The records below:

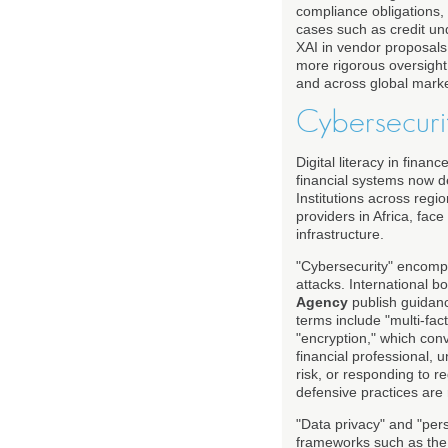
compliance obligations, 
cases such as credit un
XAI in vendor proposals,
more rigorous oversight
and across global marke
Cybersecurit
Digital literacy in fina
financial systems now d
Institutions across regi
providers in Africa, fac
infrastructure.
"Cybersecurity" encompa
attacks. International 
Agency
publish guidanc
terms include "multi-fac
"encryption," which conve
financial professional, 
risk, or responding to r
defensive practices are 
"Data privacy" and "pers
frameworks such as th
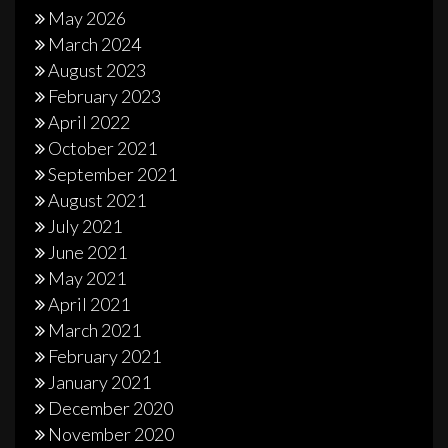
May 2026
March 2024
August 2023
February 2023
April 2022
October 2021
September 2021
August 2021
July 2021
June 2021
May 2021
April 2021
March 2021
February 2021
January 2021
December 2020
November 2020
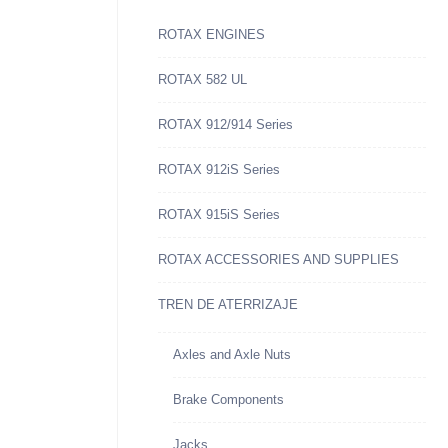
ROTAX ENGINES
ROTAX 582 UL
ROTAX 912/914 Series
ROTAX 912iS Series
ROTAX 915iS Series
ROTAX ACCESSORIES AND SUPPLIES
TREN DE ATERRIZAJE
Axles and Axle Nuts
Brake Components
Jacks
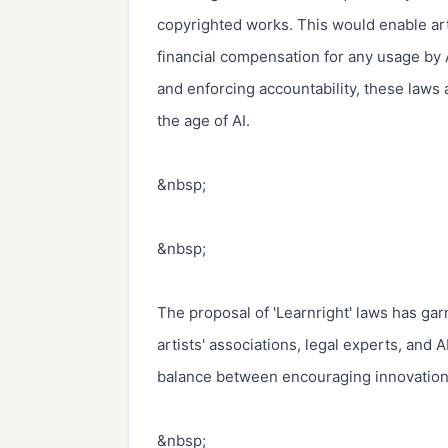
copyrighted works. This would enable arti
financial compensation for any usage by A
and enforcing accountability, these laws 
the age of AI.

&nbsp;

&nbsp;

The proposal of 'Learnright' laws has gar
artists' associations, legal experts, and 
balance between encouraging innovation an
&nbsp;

End of The records.
The records below:

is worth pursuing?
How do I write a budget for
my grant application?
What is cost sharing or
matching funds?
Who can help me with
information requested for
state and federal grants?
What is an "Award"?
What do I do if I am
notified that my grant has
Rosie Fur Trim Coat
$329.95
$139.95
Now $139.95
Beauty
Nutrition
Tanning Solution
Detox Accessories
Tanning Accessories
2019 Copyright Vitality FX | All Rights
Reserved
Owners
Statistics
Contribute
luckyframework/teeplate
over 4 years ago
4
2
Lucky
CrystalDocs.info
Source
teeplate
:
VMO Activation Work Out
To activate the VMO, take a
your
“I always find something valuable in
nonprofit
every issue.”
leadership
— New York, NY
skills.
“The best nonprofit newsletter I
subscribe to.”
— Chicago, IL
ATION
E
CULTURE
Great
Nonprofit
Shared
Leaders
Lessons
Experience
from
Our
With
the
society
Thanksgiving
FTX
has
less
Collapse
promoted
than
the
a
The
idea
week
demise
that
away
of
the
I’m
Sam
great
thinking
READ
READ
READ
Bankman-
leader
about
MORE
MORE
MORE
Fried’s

End of The records.

### Task goal
Using the data above, report the number of lines that contain the string "financial", and only that number.

### Result of this exercise
3